◆ Activity: Take the lines below beginning at the line that has "Sex Oglasi (992, 1529)" and stopping after the line that has "Kako Erotski Oglasi funkcionišu? (762, 1565)", and print them exactly as they are, with no other lines.

◆ Supplied records:
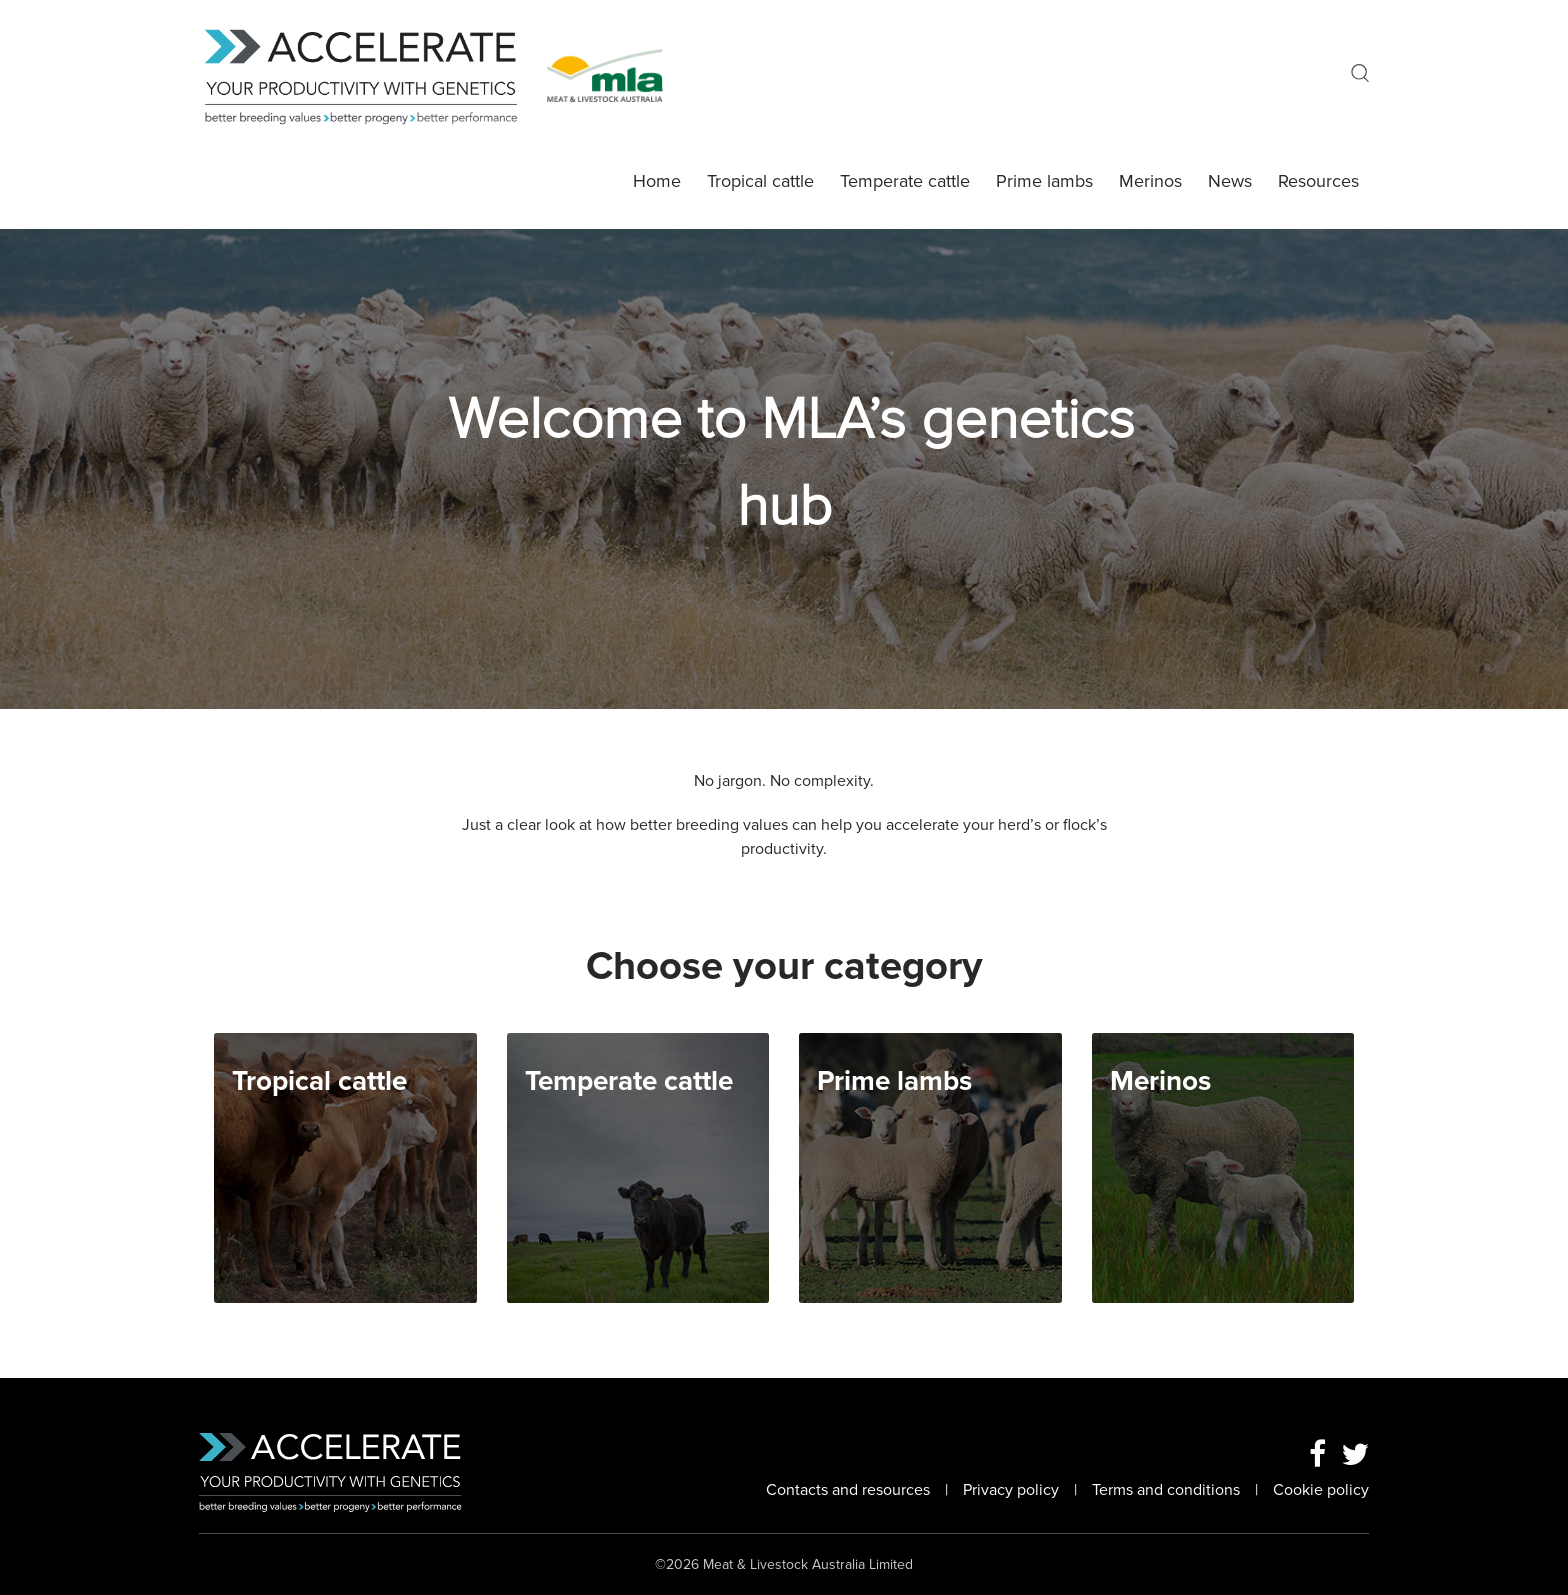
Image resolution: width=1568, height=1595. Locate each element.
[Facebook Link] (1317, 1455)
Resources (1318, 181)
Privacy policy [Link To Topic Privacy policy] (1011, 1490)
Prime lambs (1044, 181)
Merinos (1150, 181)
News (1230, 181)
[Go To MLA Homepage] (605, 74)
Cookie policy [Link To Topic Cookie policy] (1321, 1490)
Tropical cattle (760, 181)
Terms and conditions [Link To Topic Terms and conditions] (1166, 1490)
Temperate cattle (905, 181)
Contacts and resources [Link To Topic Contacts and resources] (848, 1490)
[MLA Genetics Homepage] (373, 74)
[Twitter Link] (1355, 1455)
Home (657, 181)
...
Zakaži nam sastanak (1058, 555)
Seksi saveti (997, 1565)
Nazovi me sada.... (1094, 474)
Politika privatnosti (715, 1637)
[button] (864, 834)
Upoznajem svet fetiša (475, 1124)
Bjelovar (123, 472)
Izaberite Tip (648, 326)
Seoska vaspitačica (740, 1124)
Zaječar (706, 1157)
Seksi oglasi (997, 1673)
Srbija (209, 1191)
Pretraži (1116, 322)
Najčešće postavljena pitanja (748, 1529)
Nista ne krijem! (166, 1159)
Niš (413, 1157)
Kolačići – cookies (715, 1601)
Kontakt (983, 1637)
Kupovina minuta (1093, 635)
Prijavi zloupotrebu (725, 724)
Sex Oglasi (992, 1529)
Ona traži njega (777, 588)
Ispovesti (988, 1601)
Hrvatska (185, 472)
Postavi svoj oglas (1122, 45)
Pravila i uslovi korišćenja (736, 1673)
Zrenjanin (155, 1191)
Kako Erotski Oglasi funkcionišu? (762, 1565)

◆ Written reply:
Sex Oglasi (992, 1529)
Ona traži njega (777, 588)
Ispovesti (988, 1601)
Hrvatska (185, 472)
Postavi svoj oglas (1122, 45)
Pravila i uslovi korišćenja (736, 1673)
Zrenjanin (155, 1191)
Kako Erotski Oglasi funkcionišu? (762, 1565)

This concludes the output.